Useful tool is the ability to present visual side-by-side differences of two configurations. Configurations are usually copy-paste + modifications anyway, so diffs make a lot of sense.
Configuration changes should be treated as the same level of seriousness as code changes, even to the extent of being carefully reviewed by peers.
Prohibit accidentally applying closely similar configuration to different models.

Fixed Thresholds in Dynamic Systems

It's often necessary to pick a decision thresholds for a prediction. Thresholds are commonly defined as a set of thresholds and are frequently manually set.

This mail is spam with 70% confidence => Is it considered spam now?
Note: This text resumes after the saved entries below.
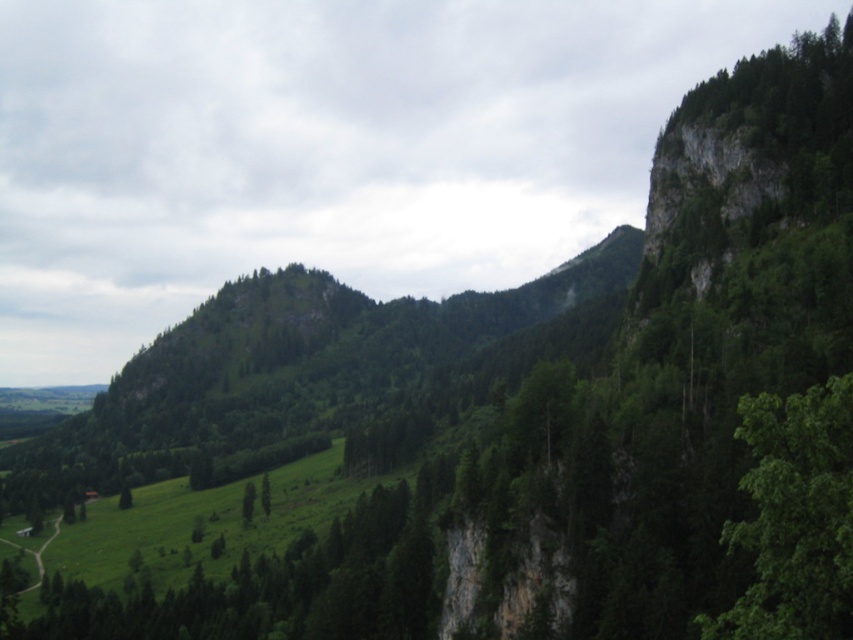 Is point (838, 596) more distant than point (248, 493)?

No, it is in front of (248, 493).

Locate an element on the screen. green leafy tree at right is located at coordinates (793, 516).

Who is higher up, green leafy tree at right or green matte tree at center?

green leafy tree at right

Is green leafy tree at right shorter than green matte tree at center?

Incorrect, green leafy tree at right's height does not fall short of green matte tree at center's.

The image size is (853, 640). I want to click on green leafy tree at right, so click(793, 516).

Is green leafy tree at lower center below green matte tree at center?

Correct, green leafy tree at lower center is located below green matte tree at center.

Which is more to the left, green leafy tree at lower center or green matte tree at center?

green leafy tree at lower center is more to the left.

Locate an element on the screen. The height and width of the screenshot is (640, 853). green leafy tree at lower center is located at coordinates (247, 502). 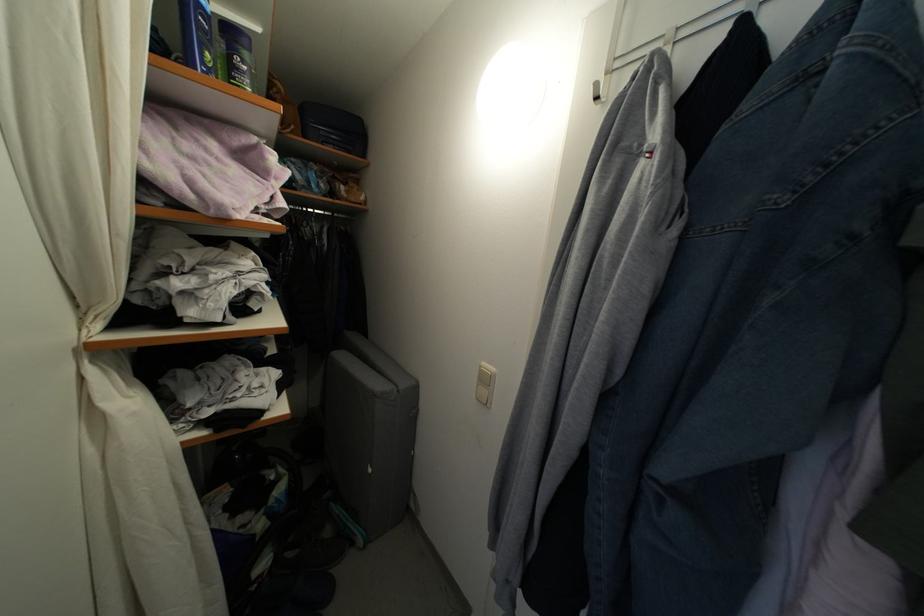 Find where to pull the dark blue suitcase. Please return your answer as a coordinate pair (x, y).

(333, 128) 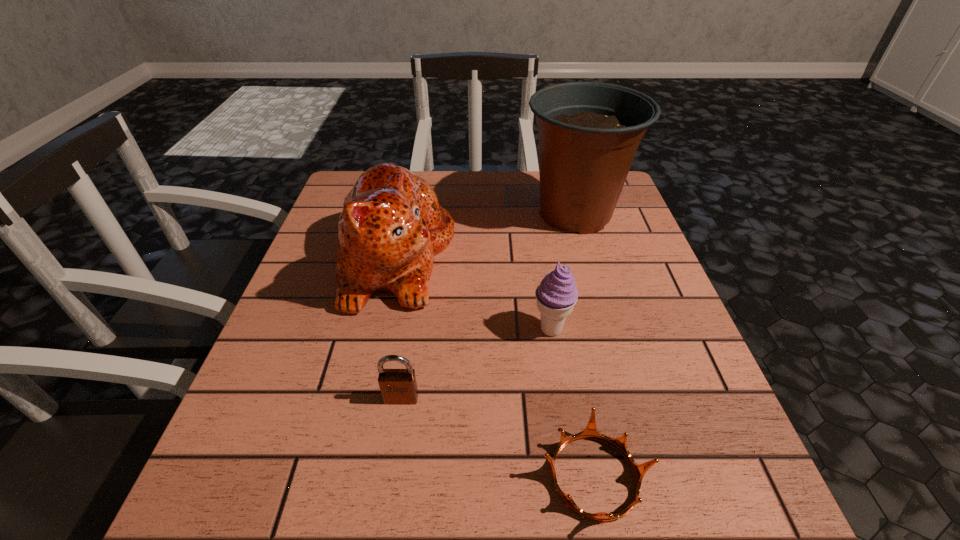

With new data coming in, old manual threshold might be invalid. This can cause problems in production that are hard to detect.

Solution Strategies:

Learn thresholds via simple evaluation on held-out validation data.

Collaboration

Solution Strategies:

Track how fast new members of the team can be brought up to speed.
Do experiment results get recorded automatically?
All machine learning code is checked in version control.
All production machine learning code changes undergo a code review.

Serving Robustness

Solution Strategies:

Avoid training/serving skew. Make sure that training and serving use the same feature extraction code.
Test model quality before attempting to serve it in production. e.g. testing against data with known correct inputs or comparing predictions to a previous version of the model while both are live. Allows periodically testing simpler models against your complex model.
Allow canary testing of models. canary test or canary deployment is pushing changes to only a small group of end users.
Keep track of how fast model updates can be rolled back. it should take less than a minute to roll back to a previous version of any model.
Allow observing the internal state of models. e.g. sending a single or a small batch example should allow monitoring the internal state for debugging.
Track the relationship between prediction metrics and actual impact metrics. e.g. when your model gets 1% better in product predictions, use A/B testing to figure out how much user satisfaction increases.
Measure the impact of model staleness. If predictions were based on a model trained last month or year, what is the difference in impact? Age vs. quality graphs are a good visualization.

Live Monitoring

Allow live monitoring on system behavior in real time for debugging.

Solution Strategies:

Add action limits. Add action limits as a smoke test, but they should be broad enough not to trigger misleadingly. If a spam detector starts to mark 1000 emails per second, it should raise and alert.
Track prediction bias. Distribution of predicted labels should be close to the distribution of training labels, if both are based on real data. Can cause false positives but helps to detect if something is really wrong.
Track that training and serving inputs hold data invariants. e.g. two specific features have the same number of non-zero values, or that a feature is always on the ranged between 0 and 100.
Track pipeline blockages. Visualize and detect blockages in data pipelines.
Allow subscribing to notifications. e.g. when input data statistics, training speed, serving latency or RAM usage changes drastically.

Smells

Plain-Old-Data Type Smell Data is just raw floats and integers. In a robust system, a parameter should know if it's a log-odds multiplier or a decision threshold.

Multiple-Language Smell Using multiple programming languages increases system complexity.

Prototype Smell Working a lot in prototype environments indicates that the full-scale system is too brittle. Improved abstractions would make the system easier to develop and manage.

Sources

Detecting Adversarial Advertisements in the Wild, KDD 2011
Ad Click Prediction: a View from the Trenches, KDD 2013
Machine Learning: The High-Interest Credit Card of Technical Debt, NIPS 2014
Hidden Technical Debt in Machine Learning Systems, NIPS 2015
Toward ethical, transparent and fair AI/ML: a critical reading list
What's your ML Test Score? A rubric for ML production systems, Eric Breck et al.
Real-Time Machine Learning: The Missing Pieces, Robert Nishihara et al.